Cascading phenomena have been studied extensively in various networks. Particularly, it has been shown that the community structures in networks impact their cascade processes. However, the role of community structures in cascading failures in power grids have not been studied heretofore. In this paper, cascading failures in power grids are studied using interaction graphs. Key evidence has been provided that the community structures in interaction graphs bear critical information about the cascade process and the role of system components in cascading failures in power grids.
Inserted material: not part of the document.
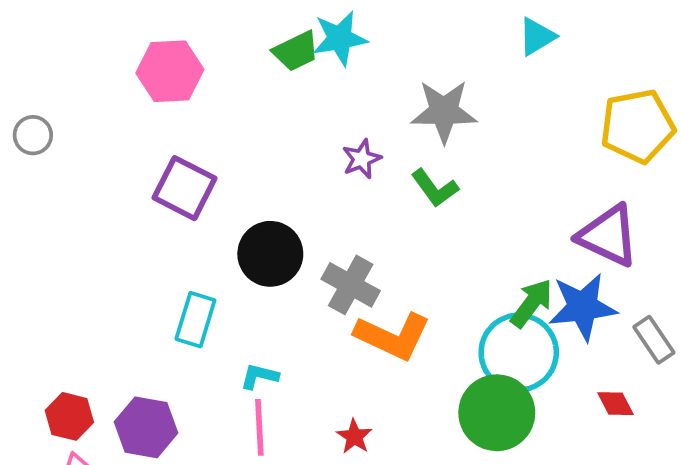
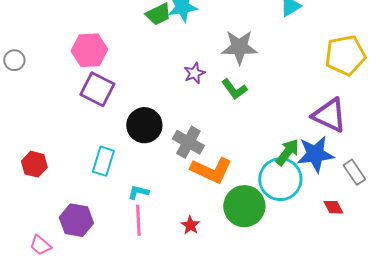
pink hexagon: (170, 71) -> (89, 50), moved
green circle: (497, 413) -> (244, 206), moved
red hexagon: (69, 416) -> (34, 164), moved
Furthermore, a centrality measure based on the community structures is proposed to identify critical components of the system, which their protection can help in containing failures within a community and prevent the propagation of failures to large sections of the power grid. Various criticality evaluation techniques, including data driven, epidemic simulation based, power system simulation based, and graph based, have been used to verify the importance of the identified critical components in the cascade process and compare them with those identified by traditional centrality measures. Moreover, it has been shown that the loading level of the power grid impacts the interaction graph and consequently, the community structure and criticality of the components in the cascade process.

[1]  Boleslaw K. Szymanski,et al.  Overlapping community detection in networks: The state-of-the-art and comparative study , 2011, CSUR.

[2]  Yang Yang,et al.  Small vulnerable sets determine large network cascades in power grids , 2017, Science.

[3]  Haibo He,et al.  Multi-Contingency Cascading Analysis of Smart Grid Based on Self-Organizing Map , 2013, IEEE Transactions on Information Forensics and Security.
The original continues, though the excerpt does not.